*** Opening of Given data ***

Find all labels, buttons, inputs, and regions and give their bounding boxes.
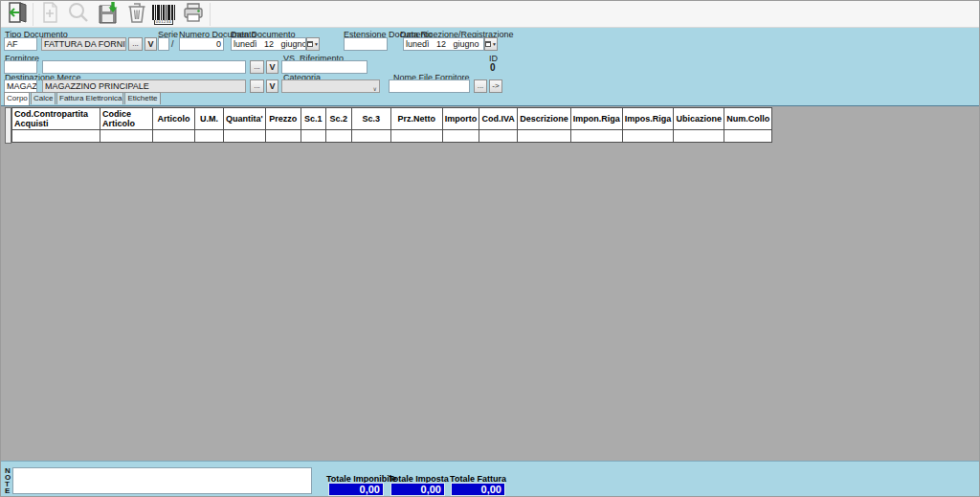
col-ubicazione: Ubicazione bbox=[674, 108, 724, 130]
exit-button[interactable] bbox=[4, 2, 31, 27]
col-sc2: Sc.2 bbox=[325, 108, 351, 130]
invoice-lines-grid[interactable]: Cod.Contropartita Acquisti Codice Artico… bbox=[11, 107, 772, 143]
printer-icon bbox=[182, 1, 205, 28]
serie-field[interactable] bbox=[158, 37, 169, 51]
tab-corpo[interactable]: Corpo bbox=[4, 92, 30, 105]
barcode-icon: 001234 bbox=[152, 5, 175, 25]
note-input[interactable] bbox=[12, 467, 312, 494]
calendar-icon bbox=[485, 41, 491, 47]
invoice-window: 001234 Tipo Documento AF FATTURA DA FORN… bbox=[0, 0, 980, 497]
toolbar-separator bbox=[210, 3, 211, 26]
grid-empty-row[interactable] bbox=[12, 130, 772, 143]
fornitore-code-field[interactable] bbox=[4, 60, 37, 74]
trash-icon bbox=[125, 1, 148, 28]
col-articolo: Articolo bbox=[153, 108, 195, 130]
col-importo: Importo bbox=[442, 108, 479, 130]
col-cod-contropartita: Cod.Contropartita Acquisti bbox=[12, 108, 100, 130]
col-prz-netto: Prz.Netto bbox=[390, 108, 442, 130]
totale-fattura-value: 0,00 bbox=[451, 483, 505, 496]
tipo-documento-check-button[interactable]: V bbox=[145, 37, 157, 51]
tipo-documento-desc-field: FATTURA DA FORNITORE bbox=[41, 37, 126, 51]
col-num-collo: Num.Collo bbox=[724, 108, 772, 130]
footer-bar: NOTE Totale Imponibile 0,00 Totale Impos… bbox=[1, 461, 979, 496]
data-ricezione-field[interactable]: lunedì 12 giugno 2023 bbox=[403, 37, 484, 51]
nome-file-browse-button[interactable]: ... bbox=[474, 79, 487, 93]
save-button[interactable] bbox=[95, 2, 122, 27]
save-floppy-icon bbox=[97, 1, 120, 28]
grid-row-selector[interactable] bbox=[5, 107, 11, 144]
tab-etichette[interactable]: Etichette bbox=[124, 92, 161, 104]
corpo-tab-panel: Cod.Contropartita Acquisti Codice Artico… bbox=[1, 105, 979, 461]
vs-riferimento-field[interactable] bbox=[281, 60, 368, 74]
data-ricezione-calendar-button[interactable]: ▼ bbox=[484, 37, 498, 51]
col-impos-riga: Impos.Riga bbox=[622, 108, 674, 130]
totale-imponibile-value: 0,00 bbox=[328, 483, 384, 496]
totale-imposta-value: 0,00 bbox=[390, 483, 445, 496]
nome-file-fornitore-field[interactable] bbox=[389, 79, 470, 93]
tab-calce[interactable]: Calce bbox=[31, 92, 56, 104]
destinazione-desc-field: MAGAZZINO PRINCIPALE bbox=[42, 79, 246, 93]
fornitore-desc-field[interactable] bbox=[42, 60, 246, 74]
search-icon bbox=[67, 1, 90, 28]
col-cod-iva: Cod.IVA bbox=[479, 108, 518, 130]
destinazione-browse-button[interactable]: ... bbox=[250, 79, 264, 93]
toolbar: 001234 bbox=[1, 1, 979, 28]
exit-door-icon bbox=[6, 1, 29, 28]
fornitore-browse-button[interactable]: ... bbox=[250, 60, 264, 74]
categoria-select[interactable]: ∨ bbox=[281, 79, 380, 93]
col-quantita: Quantita' bbox=[224, 108, 266, 130]
serie-separator: / bbox=[171, 39, 174, 49]
calendar-icon bbox=[307, 41, 313, 47]
col-codice-articolo: Codice Articolo bbox=[100, 108, 153, 130]
estensione-documento-field[interactable] bbox=[344, 37, 388, 51]
col-prezzo: Prezzo bbox=[265, 108, 301, 130]
nome-file-open-button[interactable]: -> bbox=[489, 79, 502, 93]
data-documento-calendar-button[interactable]: ▼ bbox=[306, 37, 320, 51]
toolbar-separator bbox=[33, 3, 33, 26]
barcode-number: 001234 bbox=[154, 20, 173, 25]
new-document-icon bbox=[38, 1, 61, 28]
id-value: 0 bbox=[490, 62, 496, 73]
delete-button[interactable] bbox=[123, 2, 150, 27]
data-documento-field[interactable]: lunedì 12 giugno 2023 bbox=[231, 37, 306, 51]
col-descrizione: Descrizione bbox=[518, 108, 571, 130]
destinazione-check-button[interactable]: V bbox=[266, 79, 278, 93]
print-button[interactable] bbox=[180, 2, 207, 27]
new-button bbox=[36, 2, 63, 27]
col-impon-riga: Impon.Riga bbox=[570, 108, 622, 130]
destinazione-code-field[interactable]: MAGAZ bbox=[4, 79, 37, 93]
chevron-down-icon: ▼ bbox=[492, 38, 497, 50]
tipo-documento-code-field[interactable]: AF bbox=[4, 37, 37, 51]
chevron-down-icon: ∨ bbox=[373, 83, 377, 93]
tab-fattura-elettronica[interactable]: Fattura Elettronica bbox=[56, 92, 123, 104]
fornitore-check-button[interactable]: V bbox=[266, 60, 278, 74]
tipo-documento-browse-button[interactable]: ... bbox=[128, 37, 143, 51]
note-label: NOTE bbox=[5, 467, 12, 494]
grid-header-row: Cod.Contropartita Acquisti Codice Artico… bbox=[12, 108, 772, 130]
barcode-button[interactable]: 001234 bbox=[150, 2, 177, 27]
numero-documento-field[interactable]: 0 bbox=[179, 37, 224, 51]
col-sc1: Sc.1 bbox=[301, 108, 325, 130]
col-um: U.M. bbox=[195, 108, 224, 130]
search-button bbox=[65, 2, 92, 27]
col-sc3: Sc.3 bbox=[351, 108, 390, 130]
chevron-down-icon: ▼ bbox=[314, 38, 319, 50]
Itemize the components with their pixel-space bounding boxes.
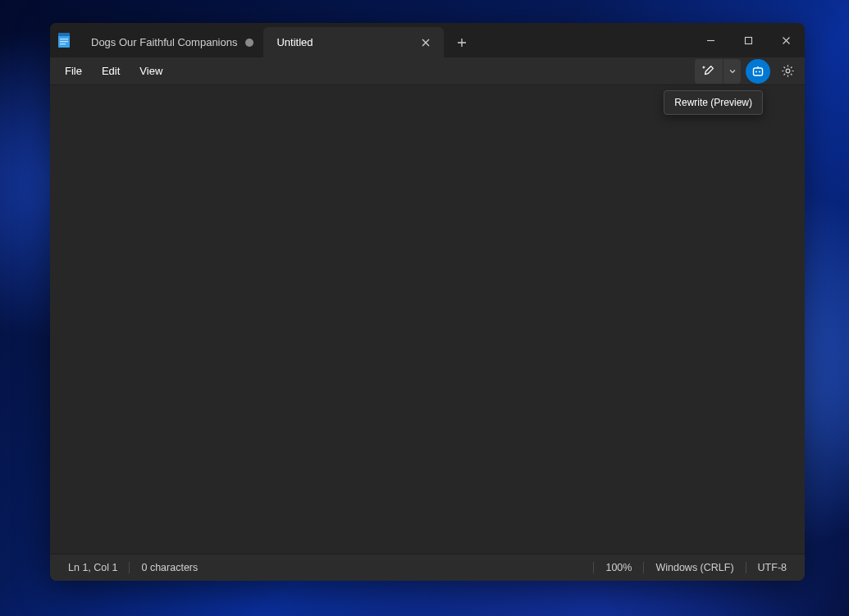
svg-rect-6 xyxy=(754,68,763,75)
rewrite-split-button[interactable] xyxy=(695,59,741,84)
desktop-background: Dogs Our Faithful Companions Untitled xyxy=(0,0,849,616)
settings-button[interactable] xyxy=(775,59,800,84)
divider xyxy=(129,562,130,573)
svg-rect-3 xyxy=(60,41,68,42)
sparkle-pen-icon xyxy=(701,64,716,79)
status-line-ending[interactable]: Windows (CRLF) xyxy=(649,562,740,573)
close-icon xyxy=(782,36,791,45)
svg-point-8 xyxy=(759,71,760,72)
titlebar[interactable]: Dogs Our Faithful Companions Untitled xyxy=(50,23,805,57)
maximize-button[interactable] xyxy=(729,23,767,57)
tab-title: Untitled xyxy=(276,36,409,48)
close-icon xyxy=(422,39,430,47)
status-cursor-position[interactable]: Ln 1, Col 1 xyxy=(62,562,124,573)
copilot-button[interactable] xyxy=(746,59,770,84)
rewrite-tooltip: Rewrite (Preview) xyxy=(664,90,763,115)
unsaved-indicator-icon xyxy=(245,39,253,47)
status-zoom[interactable]: 100% xyxy=(599,562,638,573)
tab-strip: Dogs Our Faithful Companions Untitled xyxy=(78,23,692,57)
tab-title: Dogs Our Faithful Companions xyxy=(91,36,237,48)
menu-edit[interactable]: Edit xyxy=(92,60,130,82)
svg-point-9 xyxy=(786,69,790,73)
minimize-button[interactable] xyxy=(692,23,729,57)
maximize-icon xyxy=(744,36,753,45)
tab-close-button[interactable] xyxy=(418,34,434,51)
rewrite-dropdown-button[interactable] xyxy=(723,59,741,84)
notepad-window: Dogs Our Faithful Companions Untitled xyxy=(50,23,805,581)
menu-view[interactable]: View xyxy=(130,60,172,82)
minimize-icon xyxy=(706,36,715,45)
statusbar: Ln 1, Col 1 0 characters 100% Windows (C… xyxy=(50,554,805,581)
svg-rect-2 xyxy=(60,39,68,39)
tab-dogs-our-faithful-companions[interactable]: Dogs Our Faithful Companions xyxy=(78,27,263,57)
svg-rect-1 xyxy=(58,33,70,36)
svg-rect-4 xyxy=(60,43,66,44)
menu-file[interactable]: File xyxy=(55,60,92,82)
editor-area xyxy=(50,85,805,554)
chevron-down-icon xyxy=(728,67,737,75)
status-encoding[interactable]: UTF-8 xyxy=(751,562,793,573)
notepad-app-icon xyxy=(50,23,78,57)
divider xyxy=(593,562,594,573)
svg-point-7 xyxy=(755,71,757,72)
divider xyxy=(643,562,644,573)
menubar: File Edit View xyxy=(50,57,805,85)
copilot-icon xyxy=(751,65,765,78)
new-tab-button[interactable] xyxy=(447,28,477,57)
text-editor[interactable] xyxy=(50,85,805,554)
plus-icon xyxy=(457,38,467,48)
window-controls xyxy=(692,23,805,57)
gear-icon xyxy=(781,64,795,78)
rewrite-button[interactable] xyxy=(695,59,723,84)
tab-untitled[interactable]: Untitled xyxy=(263,27,444,57)
divider xyxy=(746,562,746,573)
svg-rect-5 xyxy=(745,37,751,43)
close-window-button[interactable] xyxy=(767,23,805,57)
status-char-count[interactable]: 0 characters xyxy=(135,562,204,573)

*** Close of Given data ***

**Task item:** Wherever the word "ricezione" appears in the records above, copy that line.

**Task answer:**
data-ricezione-field[interactable]: lunedì 12 giugno 2023 bbox=[403, 37, 484, 51]
data-ricezione-calendar-button[interactable]: ▼ bbox=[484, 37, 498, 51]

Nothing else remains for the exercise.